Two asylum seekers have drowned and another two are critically injured after their boat capsized in waters off Christmas Island.

The fishing boat was 15 nautical miles (27.7 kilometres) north of the island when it was struck by two waves this morning.

The boat overturned, throwing the 95 people on board into the water.

Home Affairs Minister Jason Clare says 93 survivors were plucked from the water by a Customs vessel.

He says a young boy aged around four or five died, along with a woman in her 30s.

Mr Clare says those injured are a child aged around six or seven and a pregnant woman in her 20s.

"[They are having] breathing difficulties from ingesting water and potentially some diesel that was on the surface of the water," he told a press conference.

The Royal Flying Doctor Service has sent a medical team to the Island to collect the injured and will fly them to Perth overnight.

The child will be treated at Princess Margaret Hospital and the woman will be taken to Royal Perth Hospital.

Mr Clare says border control vessel Ocean Protector had been tracking the boat since late last night after authorities received a distress call from someone on board.

He says Ocean Protector saw the boat around 3am (AEDT) today but it did not appear to be in distress.

Two Customs officials boarded the boat just before it overturned around 10am.

"The vessel stopped, and that allowed the Border Protection officers to... embark on the vessel," Mr Clare said.

"At that time two waves hit the boat. That caused the boat to roll over on its side and a number of individuals went into the water."

Christmas Island Administrator Jon Stanhope says the large group of survivors was transferred to the island by the Customs vessel.

"I can say at this stage, and I think it adds to the sadness and the sombre nature of an event such as this, that a significant number of those who've come ashore are children," he said.

The injured have been taken to hospital while the others will undergo health, security and identity checks.

Prime Minister Julia Gillard has told Channel Ten it is a dreadful tragedy.

"My message is a very clear one: do not pay a people smuggler, do not get on a boat," she said.

"If you take the chance then tragically too many people lose out on the way," she said.

Rear Admiral David Johnston says the nationalities of those on board are not yet known, but initial indications suggest they are from Afghanistan.

"There are men and women and some juveniles within the 95," he said.

"The numbers are still being confirmed but there are around 17 juveniles."

He says three Indonesians were among the 95 people on board.

"Whether they are crew or not is yet to be determined," he said.

Christmas Island Administrator Jon Stanhope said it was fortunate Customs officials had already detected the boat before it capsized.

"The Ocean Protector was approaching the scene at the time the boat capsized," he said.

"I think it's a very fortunate coincidence that Customs were within the vicinity and were able to respond very quickly."

Local police will investigate the cause of the capsize and present their report to the coroner.

Customs officials involved in the rescue efforts will be provided with counselling services.

'Dramatic increase' in boats

Customs officers stopped another boat with 128 people on board north of Christmas Island yesterday.

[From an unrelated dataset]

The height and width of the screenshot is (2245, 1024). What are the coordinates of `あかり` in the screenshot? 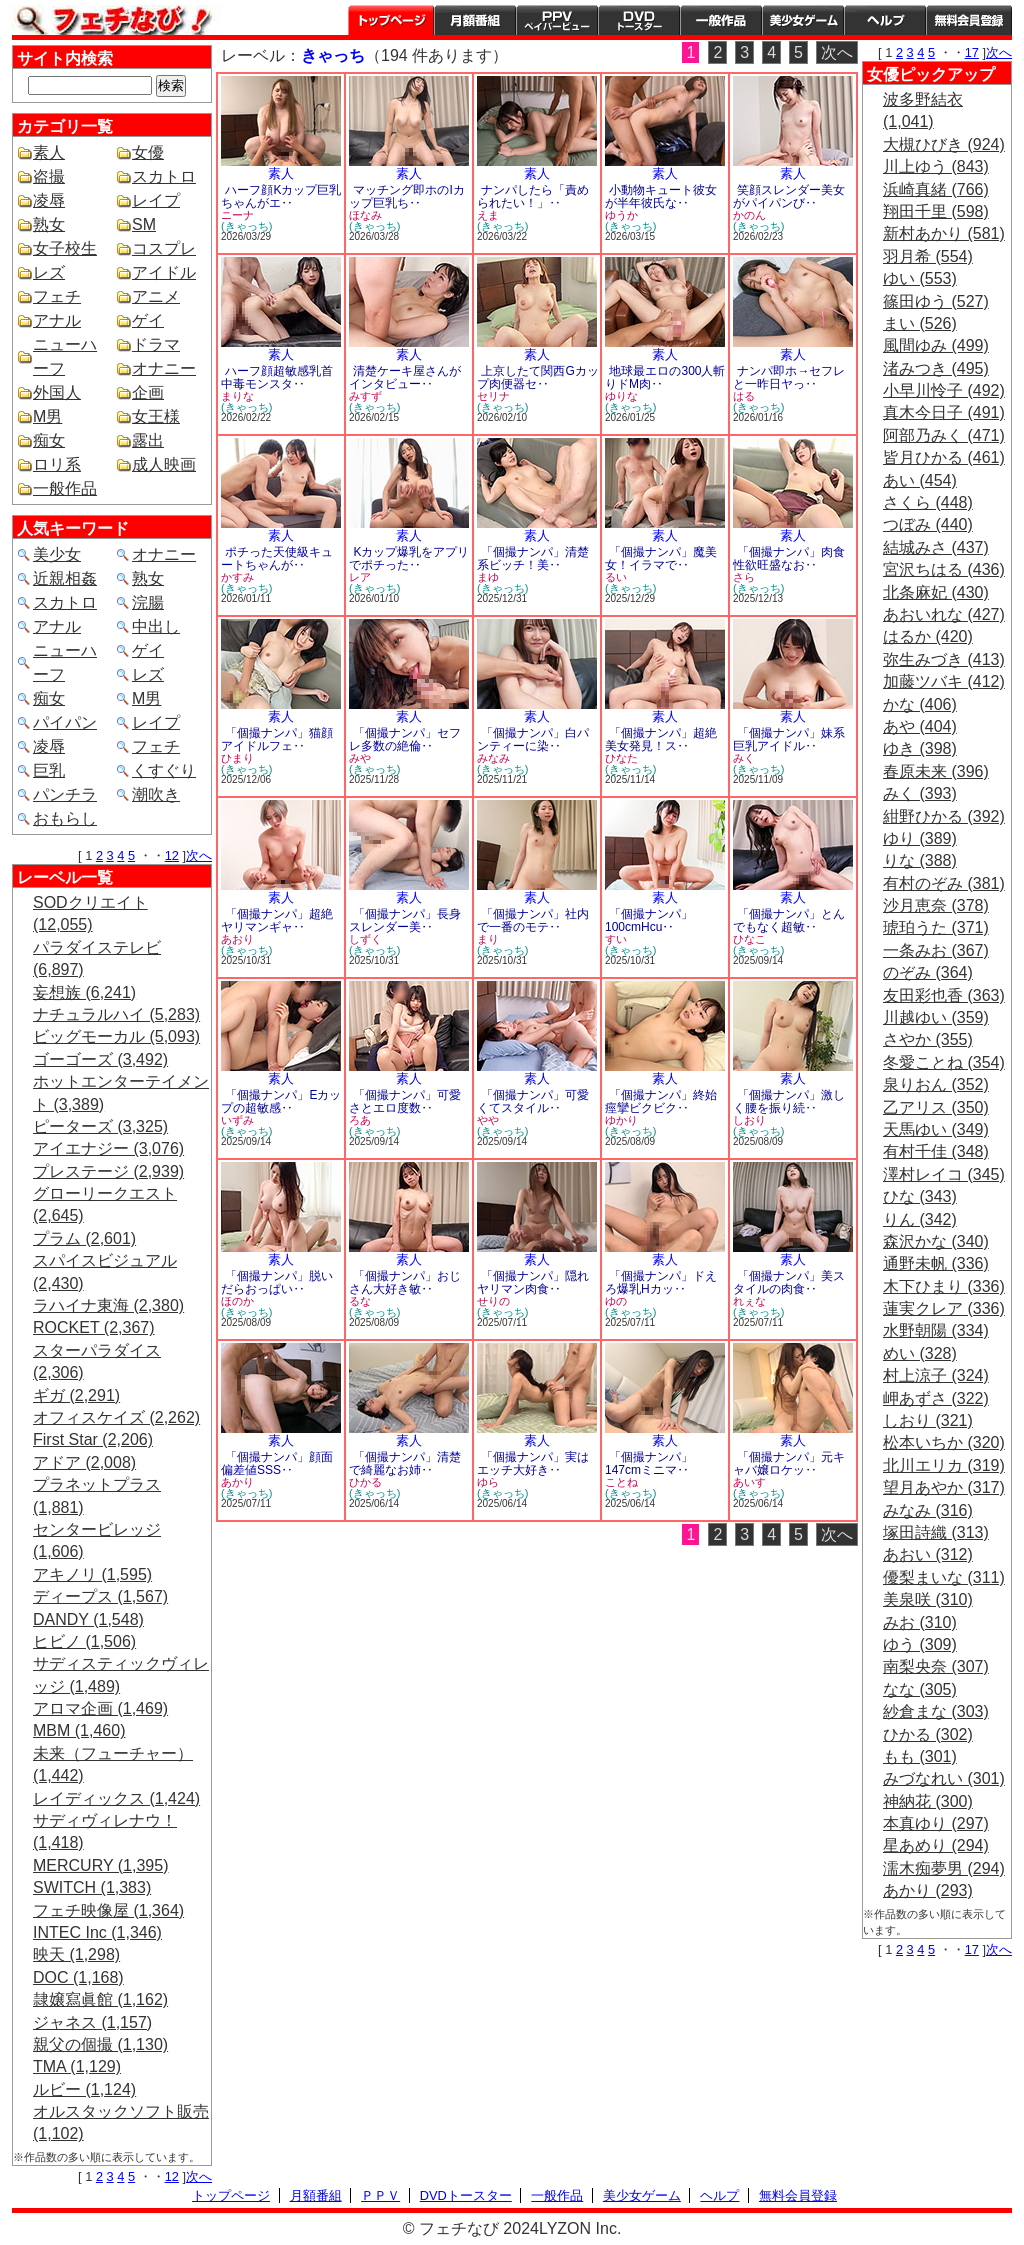 It's located at (237, 1482).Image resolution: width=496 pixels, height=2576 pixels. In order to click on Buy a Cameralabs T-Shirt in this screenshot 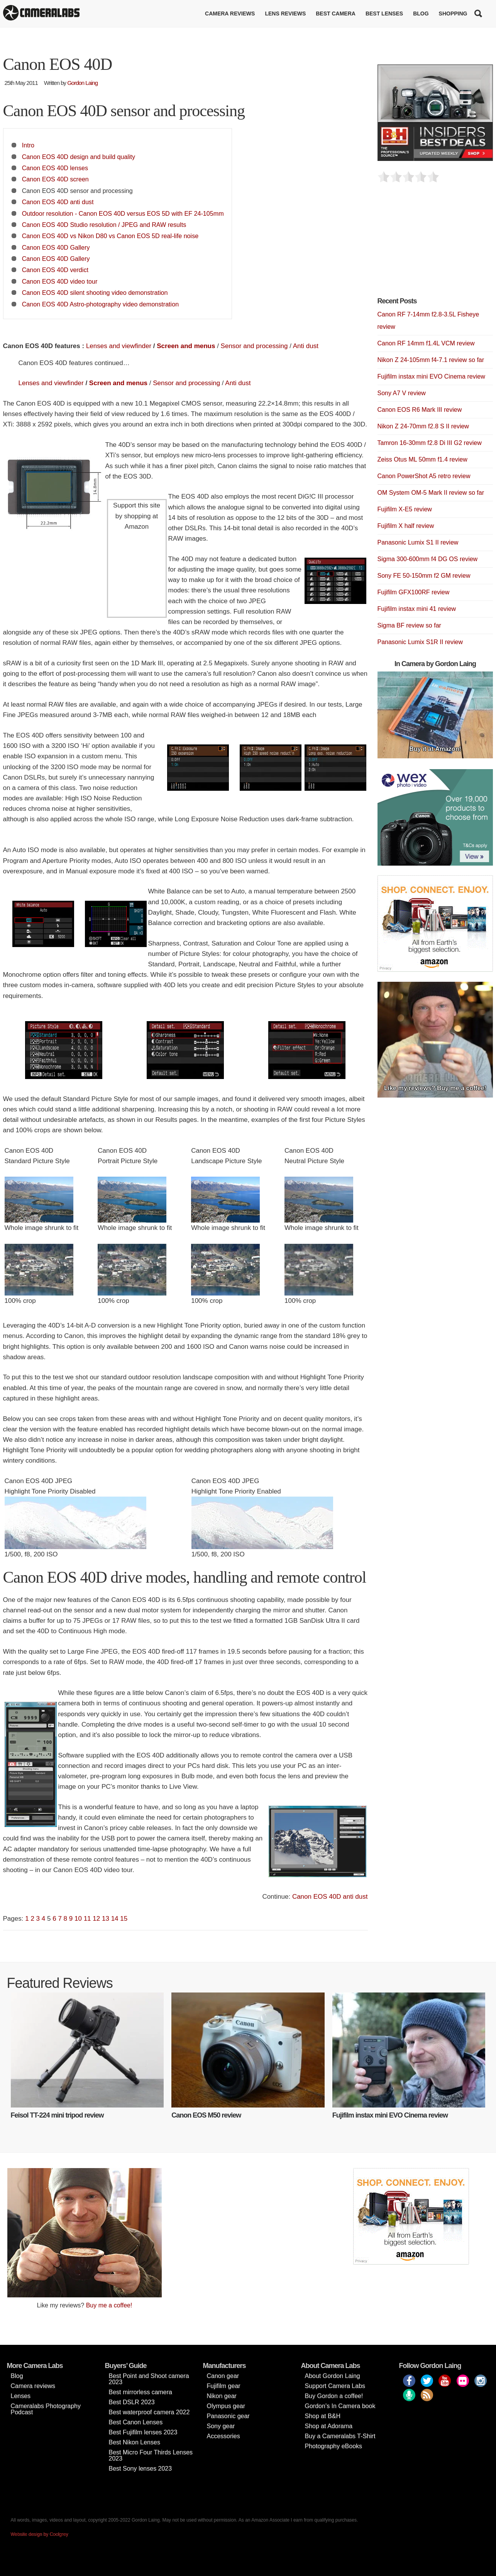, I will do `click(340, 2436)`.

A boat carrying four passengers and two crew was also intercepted south-east of the Ashmore Islands yesterday.

Mr Stanhope says Government resources are clearly under pressure.

"Six or seven boats have come to Christmas Island," he said.

"I have no doubt the dramatic increase is putting a strain on the Department of Immigration, Serco, Customs and other offices here that are involved in the management of asylum seekers and the detention facilities."

Mr Clare says improving weather is having an impact.

"We're entering the end of the monsoon season and the weather conditions off the coast of Christmas Island have improved dramatically over the course of, I'm advised, the last nine to 10 days," he said.

"And as a result of that you're seeing an increase in the number of boats that are travelling to Christmas Island."

In December 2010, 50 people died when a boat carrying asylum seekers smashed into rocks off Christmas Island.